Work instruction
Tell me, please, how many lines in the records below include the word "rujna". Give no more than the number.

Data to use
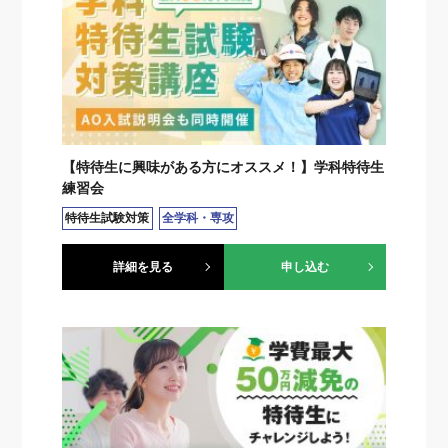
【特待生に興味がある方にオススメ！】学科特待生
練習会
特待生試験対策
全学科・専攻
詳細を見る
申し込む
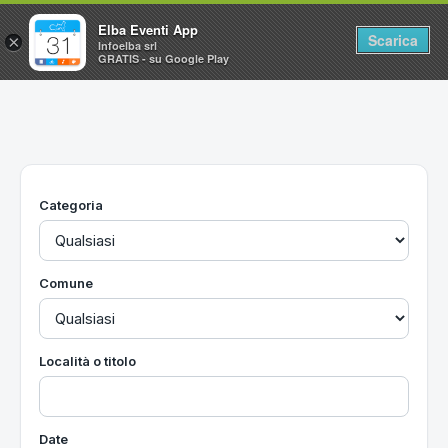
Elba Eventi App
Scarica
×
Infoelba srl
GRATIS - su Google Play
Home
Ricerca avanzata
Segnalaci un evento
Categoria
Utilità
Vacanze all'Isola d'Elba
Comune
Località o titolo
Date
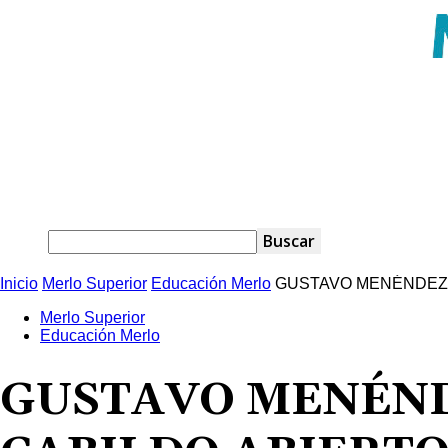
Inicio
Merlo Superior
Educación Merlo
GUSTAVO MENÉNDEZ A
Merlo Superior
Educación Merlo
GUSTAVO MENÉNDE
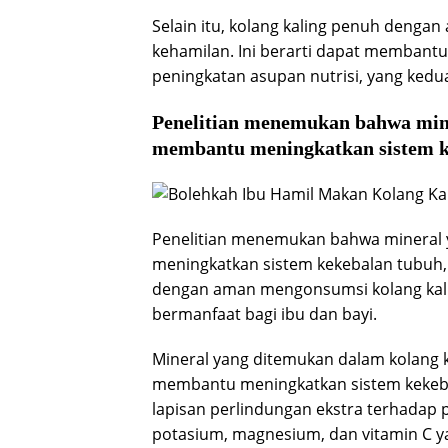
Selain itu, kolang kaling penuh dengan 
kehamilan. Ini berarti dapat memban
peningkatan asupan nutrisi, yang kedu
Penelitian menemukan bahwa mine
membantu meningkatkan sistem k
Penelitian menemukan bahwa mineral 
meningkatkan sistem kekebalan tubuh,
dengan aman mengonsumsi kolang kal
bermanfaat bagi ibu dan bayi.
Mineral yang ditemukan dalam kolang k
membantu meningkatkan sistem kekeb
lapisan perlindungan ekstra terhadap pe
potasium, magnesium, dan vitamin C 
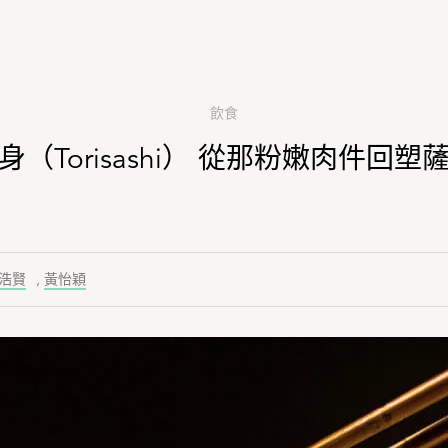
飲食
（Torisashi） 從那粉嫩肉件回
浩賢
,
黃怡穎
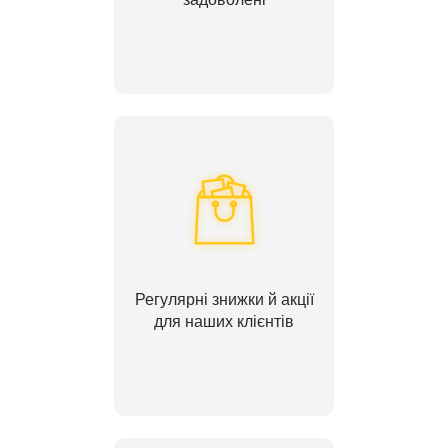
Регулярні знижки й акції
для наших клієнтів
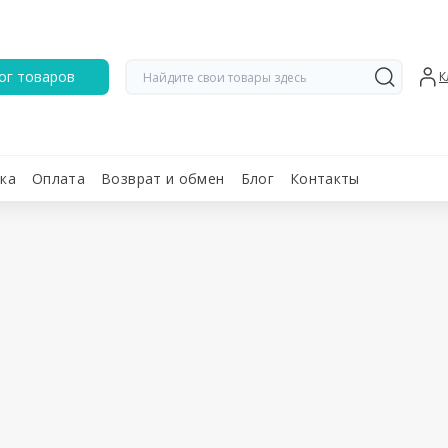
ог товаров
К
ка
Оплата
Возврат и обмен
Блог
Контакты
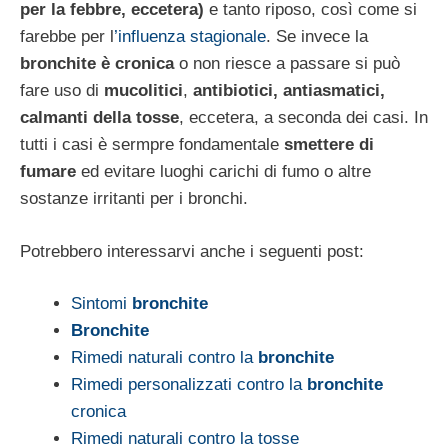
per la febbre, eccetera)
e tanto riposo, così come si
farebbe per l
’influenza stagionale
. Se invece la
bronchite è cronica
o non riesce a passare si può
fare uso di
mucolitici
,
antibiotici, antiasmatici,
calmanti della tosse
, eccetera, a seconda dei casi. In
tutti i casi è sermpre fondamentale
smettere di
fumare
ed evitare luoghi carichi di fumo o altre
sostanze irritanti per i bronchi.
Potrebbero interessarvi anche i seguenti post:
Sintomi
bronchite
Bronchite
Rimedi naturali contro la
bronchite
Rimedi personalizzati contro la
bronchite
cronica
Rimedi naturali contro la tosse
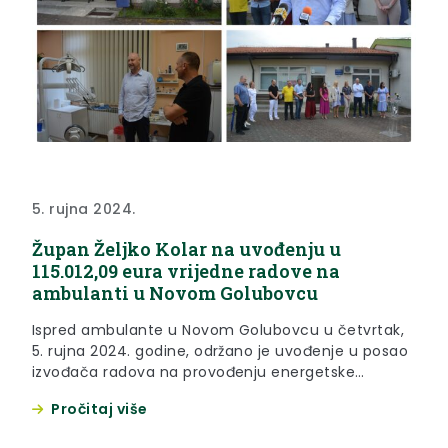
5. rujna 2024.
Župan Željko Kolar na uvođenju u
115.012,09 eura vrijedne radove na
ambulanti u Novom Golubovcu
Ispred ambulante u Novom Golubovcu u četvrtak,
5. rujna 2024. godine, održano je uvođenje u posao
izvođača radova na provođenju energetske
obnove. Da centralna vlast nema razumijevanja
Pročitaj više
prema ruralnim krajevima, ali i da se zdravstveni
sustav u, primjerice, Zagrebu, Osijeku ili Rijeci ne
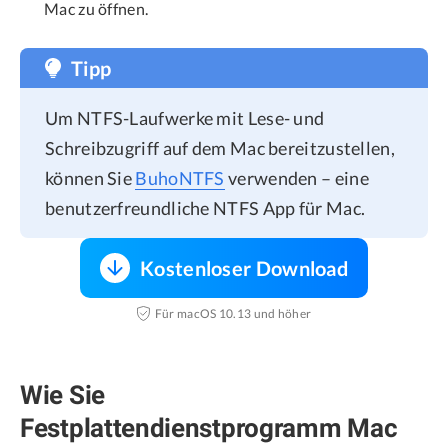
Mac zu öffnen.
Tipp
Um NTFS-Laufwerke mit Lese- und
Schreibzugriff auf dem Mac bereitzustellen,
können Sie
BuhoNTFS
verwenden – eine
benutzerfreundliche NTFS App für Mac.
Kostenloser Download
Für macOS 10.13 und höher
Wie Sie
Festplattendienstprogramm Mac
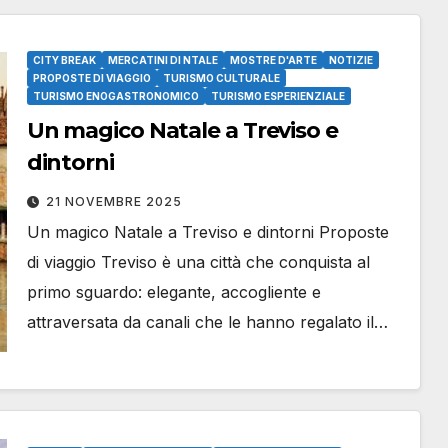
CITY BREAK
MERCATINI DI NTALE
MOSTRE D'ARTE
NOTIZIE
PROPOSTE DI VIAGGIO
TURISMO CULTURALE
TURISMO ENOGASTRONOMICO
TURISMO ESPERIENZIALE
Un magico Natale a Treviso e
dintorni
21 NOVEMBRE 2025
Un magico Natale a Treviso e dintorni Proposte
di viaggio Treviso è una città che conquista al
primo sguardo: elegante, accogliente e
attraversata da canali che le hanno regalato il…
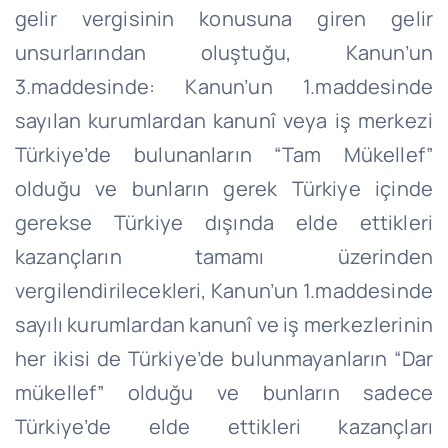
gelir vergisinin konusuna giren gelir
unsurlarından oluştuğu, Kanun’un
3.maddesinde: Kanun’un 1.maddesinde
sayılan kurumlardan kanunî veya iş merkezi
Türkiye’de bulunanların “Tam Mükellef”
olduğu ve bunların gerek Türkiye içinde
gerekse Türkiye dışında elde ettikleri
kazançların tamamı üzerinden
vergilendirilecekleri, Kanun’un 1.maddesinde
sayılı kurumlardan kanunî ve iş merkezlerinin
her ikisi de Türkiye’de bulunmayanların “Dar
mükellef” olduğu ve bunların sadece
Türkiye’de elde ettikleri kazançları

Your response
2